Arts and crafts. At least that's what I called it when I was little. One of the best things in our playroom when I was a kid was the craft table. My dad shortened the legs of a simple heavy kitchen table to the perfect height for our plastic children's chairs. It was okay when you accidently colored off the page or wiped some paint on its welcoming surface. And after a couple years of paper mâché, decapage, markers, paint and beads, the table was tattooed with the memory of our projects. Now, as a "grown up" I don't have a craft table, but my desk has assumed the responsibilities.
This winter, I opened up my craft drawer and worked on a couple projects. My last day in Harrisonburg before break, I visited the Mercy House Thrift Store, where I picked up two 75 cent wooden wall hooks. They weren't necessarily meant to go with each other, but I thought with a little paint I could make them a set. The unpainted one only had a straight thin dowel for the hook so I replaced that with a sturdier hook and gave both items a layer of white. I originally pictured delicate tree branches and blossoms, but then I remembered my lack of artistic skills. Just because I can whip up a graphics digitally, does not mean my hand and the paint brush get along. But sometimes I forget that I never developed their relationship. Unfortunately, I was doomed to inscribe the wood with girly childish words and shapes. Nonetheless, they were fun to paint and may end up in my room next year, if not wrapped as a gift for someone else. (Click on the picture for a closer look.)
While my other projects were not thrift store related, I'll tell their tales as well. My next project was rather unexpected. I was out Christmas shopping with my mom and she asks what I'm getting my brother. I already have a bunch of ideas, but she informs me that he's expecting something very specific. A Calvin and Hobbes lunch box. I remembered mentioning the idea to him. He was talking about how he never eats lunch because paper bag lunches get squashed in his backpack and school lunches cost too much. Laughing at the ridiculousness of a 17-year-old boy not eating lunch I asked if he would eat if I bought him a tin Calvin and Hobbes lunch box. The thought of this item seemed to excite him, but I didn't inventory it on my "stuff-I could-get-Josh-list." Turns out, he had. And he was excited to open this gift Christmas morning. So I had to find one, but I didn't. Calvin and Hobbes lunch boxes don't exist. I looked and looked but realized that i would have to make one exist.
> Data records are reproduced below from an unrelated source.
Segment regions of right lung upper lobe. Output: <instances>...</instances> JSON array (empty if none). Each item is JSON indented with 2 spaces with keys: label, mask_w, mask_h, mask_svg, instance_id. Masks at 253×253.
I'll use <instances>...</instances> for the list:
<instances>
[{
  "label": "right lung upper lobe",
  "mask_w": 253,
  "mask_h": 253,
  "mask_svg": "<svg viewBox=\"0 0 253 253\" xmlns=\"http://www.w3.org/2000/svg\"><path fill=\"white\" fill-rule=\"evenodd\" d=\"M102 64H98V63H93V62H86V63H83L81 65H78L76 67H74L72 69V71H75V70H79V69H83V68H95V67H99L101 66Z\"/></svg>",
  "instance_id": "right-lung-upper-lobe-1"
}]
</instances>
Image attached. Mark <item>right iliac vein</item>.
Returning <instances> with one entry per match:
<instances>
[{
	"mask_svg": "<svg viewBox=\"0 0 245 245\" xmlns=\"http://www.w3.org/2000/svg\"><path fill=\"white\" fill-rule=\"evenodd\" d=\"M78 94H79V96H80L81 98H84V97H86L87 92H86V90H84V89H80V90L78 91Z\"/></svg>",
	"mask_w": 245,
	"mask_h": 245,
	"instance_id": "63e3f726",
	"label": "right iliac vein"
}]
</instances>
So I bought a used Calvin and Hobbes book. (Check out Better World Books, you can get cheap used books and support a good cause!) I painted, decapaged and sealed a King Kong lunch box I bought at 5 Below. At last, the boy can eat.
My final holiday project was part of a gift I received. A pair of white TOMS. A blank canvas awaiting my creativity. If you are unaware, TOMS Shoes is a company founded by one of heroes, Blake Mycoskie. I covered an article about the commencement ceremony at my school where he happened to be the guest speaker. I wore my TOMS to that speech, already digging the company, but his speech made me a customer for life. The name stands for tomorrow, meaning Shoes for Tomorrow, because for every pair you buy, a pair is given to a child in need. These shoes not only protect the once shoe-less children from disease, but also allow them to go to school.
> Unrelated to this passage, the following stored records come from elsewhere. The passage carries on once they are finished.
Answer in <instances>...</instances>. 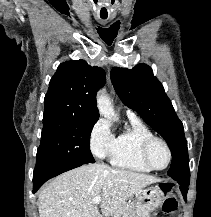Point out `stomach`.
Wrapping results in <instances>:
<instances>
[{
  "instance_id": "obj_1",
  "label": "stomach",
  "mask_w": 211,
  "mask_h": 217,
  "mask_svg": "<svg viewBox=\"0 0 211 217\" xmlns=\"http://www.w3.org/2000/svg\"><path fill=\"white\" fill-rule=\"evenodd\" d=\"M164 200L160 186H150L141 190L136 198L134 209L135 217H150V213L157 209Z\"/></svg>"
}]
</instances>
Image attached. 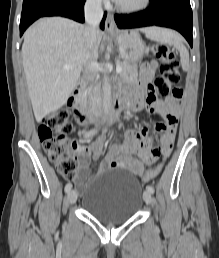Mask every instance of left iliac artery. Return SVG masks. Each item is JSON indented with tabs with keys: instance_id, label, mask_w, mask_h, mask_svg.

Anyways, I spent days checking out other custom TOMS, drawing sketches of my ideas and trying out different color schemes. I had recently underlined a line in Emerson's Nature that I wanted to incorporate. "In the woods is perpetual youth." With that in mind, I designed one shoe with a city scape and a business woman who is presumably transformed into a youthful dancing silhouette when she enters the wilderness of the left shoe. So here's the end result.
Can you tell I've been on a bit of a green streak? I didn't even realize that I'd been using it so much, but what can I say, it compliments my favorite color (purple) so well!